Alternativas reales al fast fashion

Salir del fast fashion no requiere ni renuncia radical ni gasto elevado. Requiere cambiar el criterio de compra: de «¿cuánto cuesta?» a «¿cuánto durará y qué se hace con ello cuando ya no lo quiero?».

Mejor opción
Segunda mano
Vinted, Wallapop, Depop, Milanuncios o tiendas físicas de segunda mano. Una prenda ya fabricada no genera nuevas emisiones. Hoy hay oferta abundante y a buen precio para ropa, calzado y accesorios de todas las calidades.
Clave
Comprar menos y mejor
Priorizar calidad sobre cantidad. Una prenda de mayor precio que dure 10 años tiene un coste ambiental por uso mucho menor que 10 prendas baratas que duran un año cada una. El guardarropa cápsula (20–30 prendas versátiles) es una alternativa práctica.
Circularidad
Reparar antes de tirar
Cambiar una cremallera, coser un botón o remendar una rotura es viable para la mayoría de prendas. Los repair cafés y sastrerías locales ofrecen reparaciones económicas. Cada prenda reparada es una que no se fabrica nueva.
Modelo alternativo
Alquiler de ropa
Para eventos puntuales (bodas, galas, fiestas), alquilar en lugar de comprar tiene mucho sentido. Plataformas como Rent the Runway, By Rotation o tiendas físicas de alquiler evitan fabricar prendas que se usan una sola vez.
Si compras nuevo
Marcas slow fashion certificadas
Busca certificaciones verificadas: GOTS (algodón orgánico), Fair Trade (condiciones laborales), B Corp (empresa con impacto social y ambiental auditado), Bluesign (procesos industriales sostenibles). Patagonia, Eileen Fisher, Veja o People Tree son referencias consolidadas.
Antes de donar
Vender o intercambiar localmente
Vender directamente a otro consumidor local (Wallapop, mercadillos, grupos de barrio) es más eficiente que donar a organizaciones que exportan fardos. Si donas, elige entidades con programas locales verificados y acepta solo ropa en buen estado.

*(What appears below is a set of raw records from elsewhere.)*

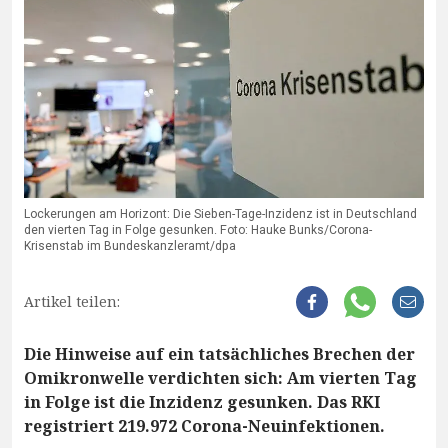
Lockerungen am Horizont: Die Sieben-Tage-Inzidenz ist in Deutschland
den vierten Tag in Folge gesunken. Foto: Hauke Bunks/Corona-
Krisenstab im Bundeskanzleramt/dpa
Artikel teilen:
Die Hinweise auf ein tatsächliches Brechen der
Omikronwelle verdichten sich: Am vierten Tag
in Folge ist die Inzidenz gesunken. Das RKI
registriert 219.972 Corona-Neuinfektionen.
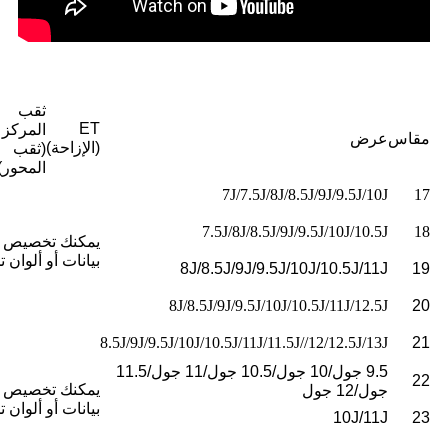
ثقب
ET
المركز
مقاس
عرض
(الإزاحة)
(ثقب
المحور)
7J/7.5J/8J/8.5J/9J/9.5J/10J
17
7.5J/8J/8.5J/9J/9.5J/10J/10.5J
18
يمكنك تخصيص 
بيانات أو ألوان ت
8J/8.5J/9J/9.5J/10J/10.5J/11J
19
8J/8.5J/9J/9.5J/10J/10.5J/11J/12.5J
20
8.5J/9J/9.5J/10J/10.5J/11J/11.5J//12/12.5J/13J
21
9.5 جول/10 جول/10.5 جول/11 جول/11.5
22
يمكنك تخصيص 
جول/12 جول
بيانات أو ألوان ت
10J/11J
23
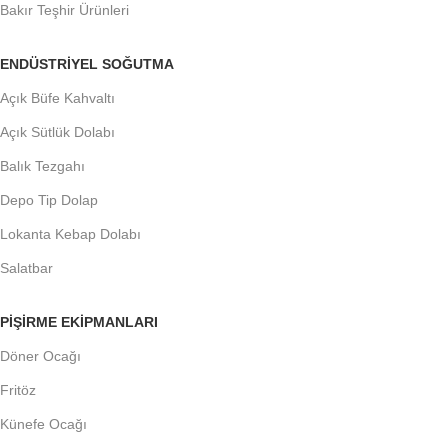
Bakır Teşhir Ürünleri
ENDÜSTRIYEL SOĞUTMA
Açık Büfe Kahvaltı
Açık Sütlük Dolabı
Balık Tezgahı
Depo Tip Dolap
Lokanta Kebap Dolabı
Salatbar
PIŞIRME EKIPMANLARI
Döner Ocağı
Fritöz
Künefe Ocağı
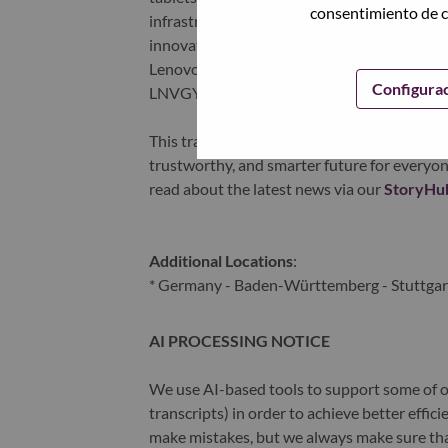
consentimiento de c
infrastructure), software, solutions, and s
innovation is building a more equitable, tr
Lenovo is listed on the Hong Kong stock e
Configura
LNVGY).
This transformation together with Lenovo’s 
trustworthy, and smarter future for everyon
read about the latest news via our
StoryHu
Additional Locations
:
* Germany - Baden-Württemberg - Stuttgar
AI PROCESSING NOTICE
We use AI-based tools to support some of ou
transcripts) in order to achieve better effi
make mistakes, but we always make sure th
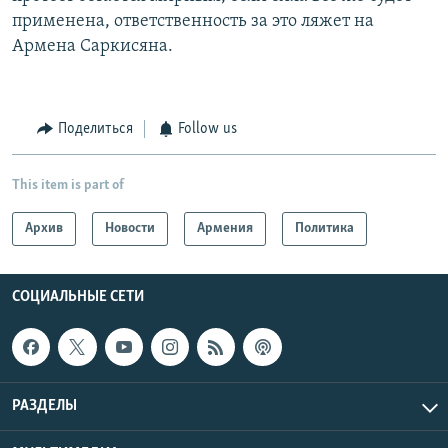
применена, ответственность за это ляжет на
Армена Саркисяна.
Поделиться
Follow us
This item is part of
Архив
Новости
Армения
Политика
СОЦИАЛЬНЫЕ СЕТИ
РАЗДЕЛЫ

Lo que está haciendo Europa para regularlo

La Unión Europea ha puesto el textil en el centro de su agenda de economía circular. Las medidas van desde la trazabilidad total de las prendas hasta la prohibición de destruir stock no vendido:

2022
Estrategia Europea de Textil Sostenible
La Comisión Europea establece el marco regulatorio para convertir el textil en sector circular: durabilidad obligatoria, reciclabilidad, trazabilidad y etiquetado.
2023
Green Claims Directive
Directiva sobre afirmaciones ecológicas: las marcas no podrán usar términos como «sostenible», «verde» o «ecológico» sin verificación independiente acreditada. Implementación progresiva hasta 2026.
2024
Prohibición de destruir ropa sin vender
Las grandes empresas textiles ya no pueden incinerar ni destruir stock sin vender. Primero aplicable a empresas grandes; las medianas se incorporan en 2026. Hermes, Burberry y otros habían destruido cientos de millones en productos para «proteger la marca».
2026
Pasaporte Digital de Producto (DPP) para textiles
Cada prenda deberá llevar un código QR con información completa sobre su composición, origen, proceso de fabricación, instrucciones de reparación y opciones de reciclaje. Trazabilidad total desde la fibra hasta el final de vida.
2027+
Responsabilidad Extendida del Productor (REP) textil
Las marcas deberán financiar la recogida y el reciclaje de sus propias prendas al final de su vida útil, igual que ya ocurre con los envases o la electrónica. Esto traslada el coste ambiental del residuo al fabricante, incentivando diseños más duraderos y reciclables.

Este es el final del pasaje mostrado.